Collected data:
::::::::

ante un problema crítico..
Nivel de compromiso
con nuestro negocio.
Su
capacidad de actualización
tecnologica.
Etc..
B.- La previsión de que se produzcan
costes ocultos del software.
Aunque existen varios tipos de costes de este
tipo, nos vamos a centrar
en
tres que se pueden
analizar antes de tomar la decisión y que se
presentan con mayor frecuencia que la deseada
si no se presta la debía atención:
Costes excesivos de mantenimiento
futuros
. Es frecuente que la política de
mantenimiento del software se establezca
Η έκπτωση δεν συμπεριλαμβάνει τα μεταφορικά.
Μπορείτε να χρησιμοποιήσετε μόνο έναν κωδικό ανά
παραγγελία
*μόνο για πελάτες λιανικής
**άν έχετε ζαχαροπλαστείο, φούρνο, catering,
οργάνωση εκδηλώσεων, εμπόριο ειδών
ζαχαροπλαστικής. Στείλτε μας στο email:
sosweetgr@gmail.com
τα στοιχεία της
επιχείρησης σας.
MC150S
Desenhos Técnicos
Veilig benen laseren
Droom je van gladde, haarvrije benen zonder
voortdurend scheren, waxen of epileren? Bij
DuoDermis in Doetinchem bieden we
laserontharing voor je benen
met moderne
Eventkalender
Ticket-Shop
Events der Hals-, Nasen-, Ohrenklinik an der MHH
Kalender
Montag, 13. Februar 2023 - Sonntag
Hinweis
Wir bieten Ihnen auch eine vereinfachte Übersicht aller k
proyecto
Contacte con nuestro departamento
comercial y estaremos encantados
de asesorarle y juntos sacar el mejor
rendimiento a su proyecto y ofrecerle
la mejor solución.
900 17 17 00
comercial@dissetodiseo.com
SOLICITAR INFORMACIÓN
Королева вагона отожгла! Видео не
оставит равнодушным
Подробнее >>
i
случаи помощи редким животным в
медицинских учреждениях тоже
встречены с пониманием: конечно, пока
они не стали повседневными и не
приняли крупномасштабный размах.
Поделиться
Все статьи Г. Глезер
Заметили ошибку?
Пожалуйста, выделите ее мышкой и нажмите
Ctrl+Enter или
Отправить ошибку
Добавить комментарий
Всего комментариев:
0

::::::::

== EXERCISE OBJECTIVE ==
Only the lines above from the line containing "Eventkalender" through the line containing "Отправить ошибку" should be retyped, exactly and with both ends included.

== OUTPUT FOR THIS EXERCISE ==
Eventkalender
Ticket-Shop
Events der Hals-, Nasen-, Ohrenklinik an der MHH
Kalender
Montag, 13. Februar 2023 - Sonntag
Hinweis
Wir bieten Ihnen auch eine vereinfachte Übersicht aller k
proyecto
Contacte con nuestro departamento
comercial y estaremos encantados
de asesorarle y juntos sacar el mejor
rendimiento a su proyecto y ofrecerle
la mejor solución.
900 17 17 00
comercial@dissetodiseo.com
SOLICITAR INFORMACIÓN
Королева вагона отожгла! Видео не
оставит равнодушным
Подробнее >>
i
случаи помощи редким животным в
медицинских учреждениях тоже
встречены с пониманием: конечно, пока
они не стали повседневными и не
приняли крупномасштабный размах.
Поделиться
Все статьи Г. Глезер
Заметили ошибку?
Пожалуйста, выделите ее мышкой и нажмите
Ctrl+Enter или
Отправить ошибку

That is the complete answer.